In order to combine subjective and difficult to measure inputs into a fact-based reputation system you need to simplify those measurements and combine them with other obtainable and measurable data. In Denmark we have open public data – company number, tax certificates, number of vehicles. Some of these data gives an indication of the company – e.g. have they been around for a long time. If you combine that with data of certificates you can add more trust.

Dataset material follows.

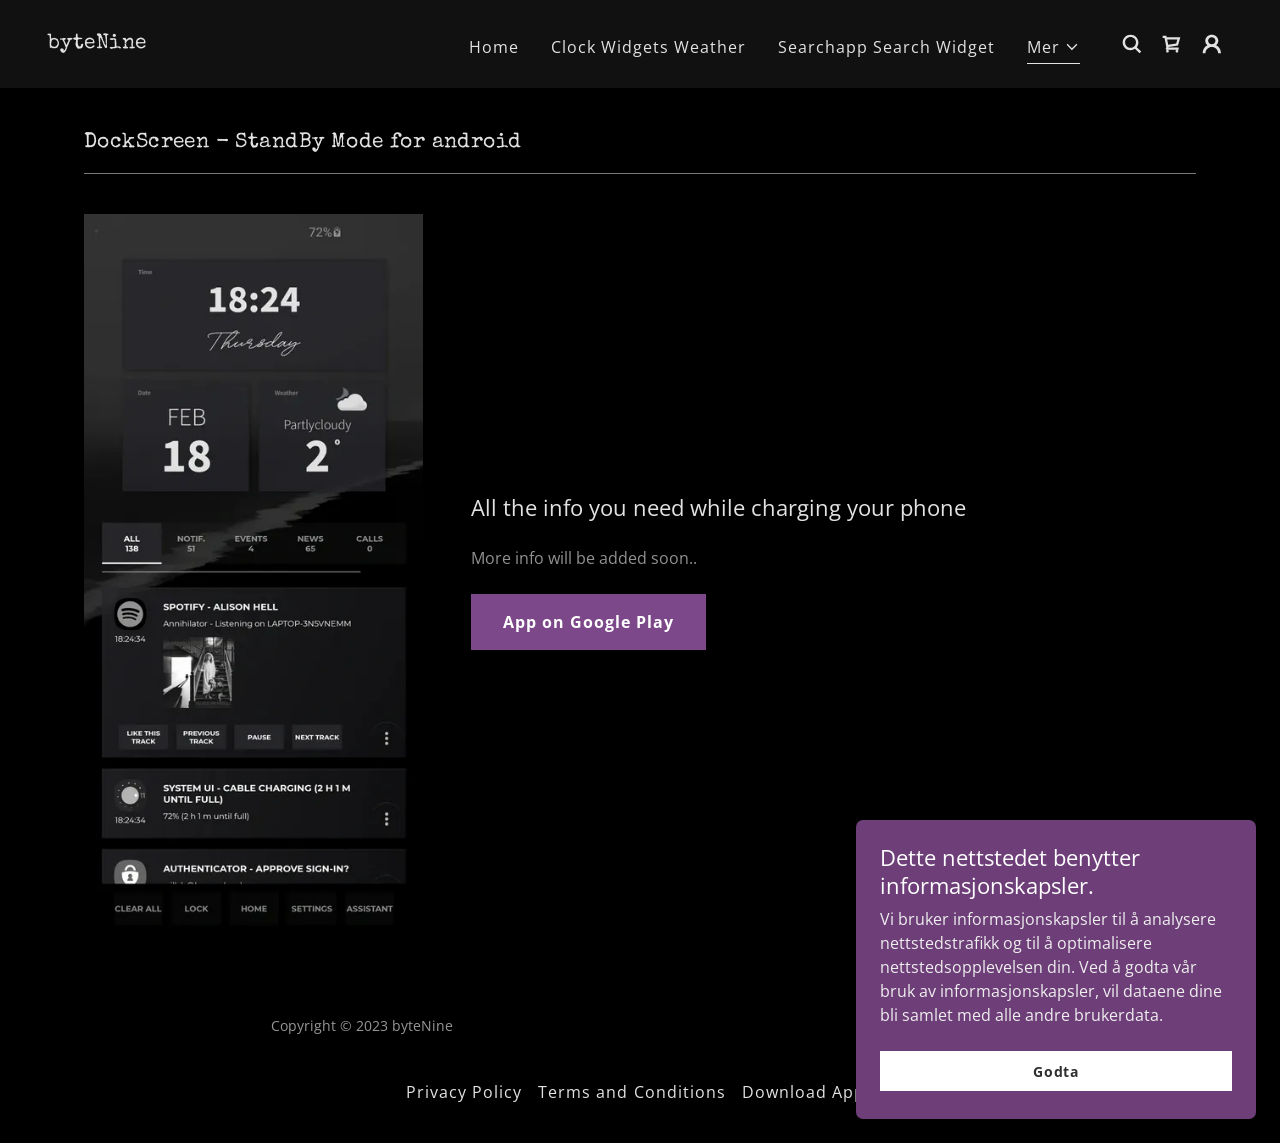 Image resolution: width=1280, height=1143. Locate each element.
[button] (1053, 49)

Bringing data together with standardised behaviour data points gives you an idea if a company is trustworthy, but what really adds to that trust will be data gathered in the future. The actual behaviour measured in the app when it is used by business every day to do their work and manage their projects.

Reputation is a large component of trust but not the only input

How can you base your trust on a reputation system? The reputation system is not a picture of the future. It is a picture of the past – giving you an indication of the future. But we can’t predict the future and therefore it can not stand alone. When you try to narrow down behaviour and data into indicators for a wide segment you need to be aware of the fact that you can create stereotypes and there may be exceptions to the rule.

This doesn’t mean that you shouldn’t try to create a system but that you should be aware that a reputation system is an indicator of trust not a guarantee, but in a world of fake reviews and lot of craftsmen you don’t know if you can trust, basing your judgement as much as possible on facts is a good way to go trying to help both craftsmen and end consumers.